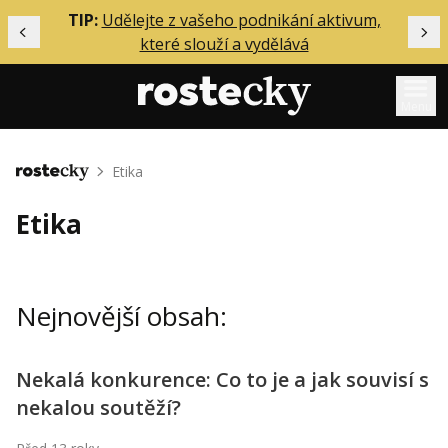
ělání
TIP:
Udělejte z vašeho podnikání aktivum,
Předchozí
Dal
které slouží a vydělává
Menu
Mentoring
Etika
Domů
Podcasty
Etika
Solo
Akce
Nejnovější obsah:
Inzerce
O mně
Nekalá konkurence: Co to je a jak souvisí s
nekalou soutěží?
Přihlášení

INSTRUCTIONS FOR THE TASK: With the pictures excluded, the records are to be reproduced exactly.

SOLUTION FOR THIS EXERCISE:
ělání
TIP:
Udělejte z vašeho podnikání aktivum,
Předchozí
Dal
které slouží a vydělává
Menu
Mentoring
Etika
Domů
Podcasty
Etika
Solo
Akce
Nejnovější obsah:
Inzerce
O mně
Nekalá konkurence: Co to je a jak souvisí s
nekalou soutěží?
Přihlášení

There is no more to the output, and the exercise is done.